2011-04-26 Thread Peter J Stoner
In message on 26 Apr 2011,  Peter Miller  wrote:

 Andy Allan made a post recently about former railway stations being tagged
 as railway=station and the problems that it causes. I have been reviewing
 railways in London and have come across various other instances of multiple
 station and various other problems with stations when one starts getting
 into higher levels of detail. For example:

 Baker Street. There are three separate nodes tagged
 'railway=station,name=Baker Street' (one for each line served). In reality
 there five separate lines each of which may have 2 platforms (unless any of
 them share platforms) together with 4 entrances but only one 'station'.

 Embankment. There is a single 'railway-station' node on one of the lines
 that stop at Embankment. In reality there are four lines each of which may
 have 2 platforms (except for those that share lines) and two entrances.

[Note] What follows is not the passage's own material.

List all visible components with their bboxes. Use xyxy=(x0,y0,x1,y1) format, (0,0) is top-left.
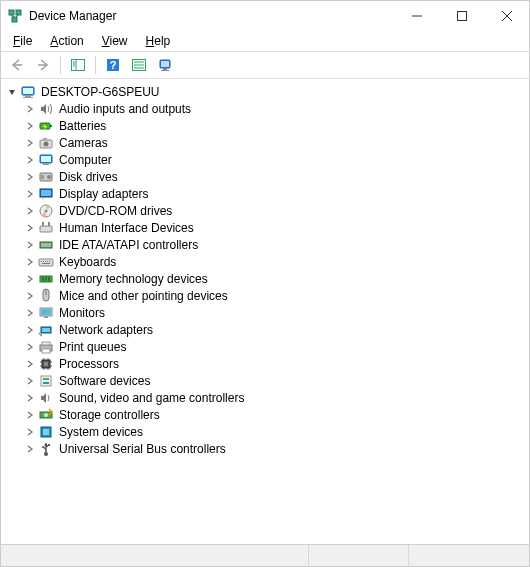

 Westminster. There is a single 'railway=station' node at a crossing of the
 two lines. In reality the lines probably cross each other on different
 layers and each probably have two platforms. There are a total of 5
 entrances according the NaPTAN.

 And then there are the mainline stations which in general are more complex.
 Here are as sample:

 Kings Cross/St Pancras. There is one 'Kings Cross St Pancras', two off 'St
 Pancras' and two off 'Kings Cross'. There are areas tagged 'railway=station'
 for both Kings Cross and Paddington. Do we need a hierarchy of stations, of
 so what would be appropriate?

 London Waterloo. There is a single station marked 'London Waterloo'.
 However.. the Northern Line was dragged well off its correct alignment to
 pass through this node. I have now corrected the alignment but the line is
 now not explicitly associated with the station. Should the underground
 station be considered as part of the mainline station or not?

 Marylebone has three 'stations'. Probably two or one would be better.

 Paddington. There are two stations marked as 'Paddington' and one marked
 'London Paddington'. The first two are tube stations, the last is the main
 line. Should there only be two?

 Regarding railway stations as areas. I have found that it is often unhelpful
 to tag complex station using an area (railway=station;area=yes) because the
 extent of the station often doesn't conform in area to the neat building
 outline on the surface - take Liverpool St station as an example where the
 extent underground is much further than the visible surface presence.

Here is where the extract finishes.